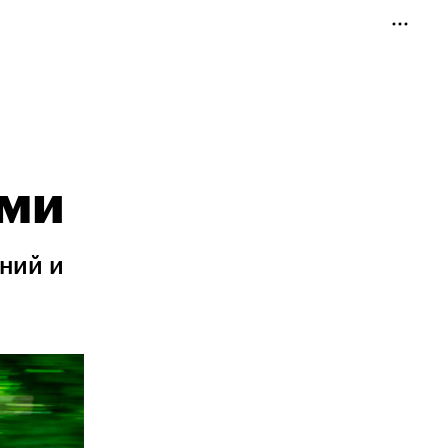
ами
ний и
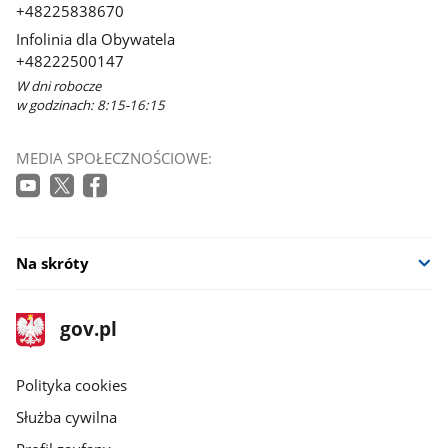
+48225838670
Infolinia dla Obywatela
+48222500147
W dni robocze
w godzinach: 8:15-16:15
MEDIA SPOŁECZNOŚCIOWE:
Na skróty
stopka
Strona
gov.pl
gov.pl
główna
gov.pl
Polityka cookies
Służba cywilna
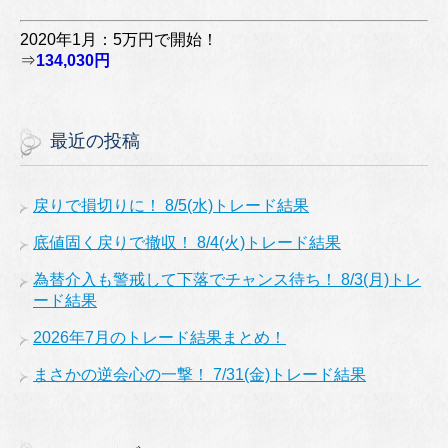
2020年1月：5万円で開始！
⇒
134,030円
最近の投稿
戻りで損切りに！ 8/5(水)トレード結果
底値固く戻りで撤収！ 8/4(火)トレード結果
為替介入も警戒して下落でチャンス待ち！ 8/3(月)トレ
ード結果
2026年7月のトレード結果まとめ！
まさかの逆会心の一撃！ 7/31(金)トレード結果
******************************
◆ **Required work**
Only the text of the records belongs in your answer, repeated exactly; the pictures stay out.

◆ **Written solution**
ами
ний и
+48225838670
Infolinia dla Obywatela
+48222500147
W dni robocze
w godzinach: 8:15-16:15
MEDIA SPOŁECZNOŚCIOWE:
Na skróty
stopka
Strona
gov.pl
gov.pl
główna
gov.pl
Polityka cookies
Służba cywilna
2020年1月：5万円で開始！
⇒
134,030円
最近の投稿
戻りで損切りに！ 8/5(水)トレード結果
底値固く戻りで撤収！ 8/4(火)トレード結果
為替介入も警戒して下落でチャンス待ち！ 8/3(月)トレ
ード結果
2026年7月のトレード結果まとめ！
まさかの逆会心の一撃！ 7/31(金)トレード結果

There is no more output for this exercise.